- Opening Delimiter -

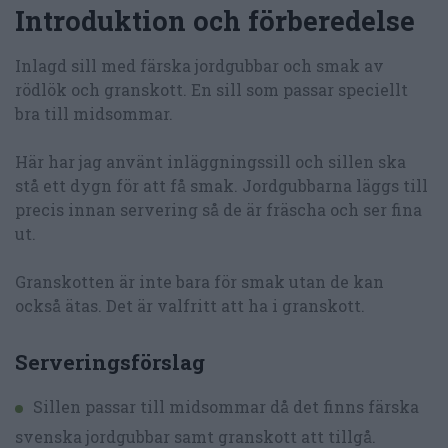
Introduktion och förberedelse
Inlagd sill med färska jordgubbar och smak av
rödlök och granskott. En sill som passar speciellt
bra till midsommar.
Här har jag använt inläggningssill och sillen ska
stå ett dygn för att få smak. Jordgubbarna läggs till
precis innan servering så de är fräscha och ser fina
ut.
Granskotten är inte bara för smak utan de kan
också ätas. Det är valfritt att ha i granskott.
Serveringsförslag
Sillen passar till midsommar då det finns färska
svenska jordgubbar samt granskott att tillgå.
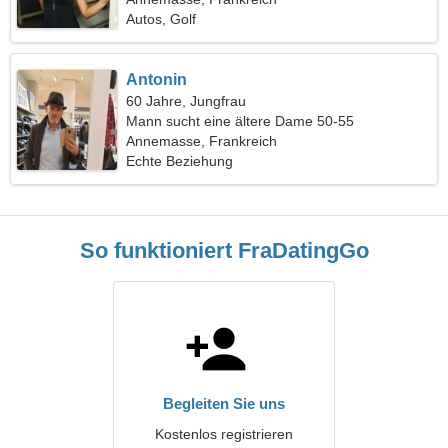
Autos, Golf
Antonin
60 Jahre, Jungfrau
Mann sucht eine ältere Dame 50-55
Annemasse, Frankreich
Echte Beziehung
So funktioniert FraDatingGo
Begleiten Sie uns
Kostenlos registrieren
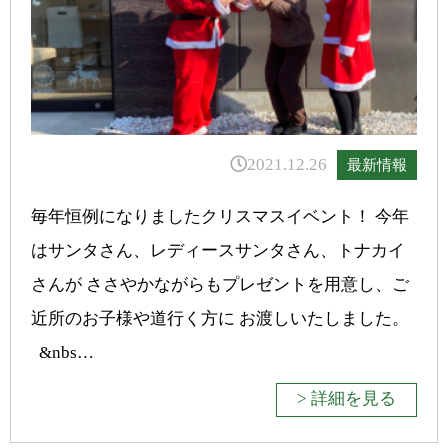
2021.12.26
最新情報
毎年恒例になりましたクリスマスイベント！ 今年
はサンタさん、レディースサンタさん、トナカイ
さんが ささやかながらもプレゼントを用意し、ご
近所のお子様や道行く方に お渡しいたしました。
&nbs…
> 詳細を見る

- Closing Delimiter -

▶ YOUR INSTRUCTIONS
Skip all pictures. Copy exactly the lines from the one containing "So funktioniert FraDatingGo" through the end of the records, both ends included.

▶ RESULT
So funktioniert FraDatingGo
Begleiten Sie uns
Kostenlos registrieren
2021.12.26
最新情報
毎年恒例になりましたクリスマスイベント！ 今年
はサンタさん、レディースサンタさん、トナカイ
さんが ささやかながらもプレゼントを用意し、ご
近所のお子様や道行く方に お渡しいたしました。
&nbs…
> 詳細を見る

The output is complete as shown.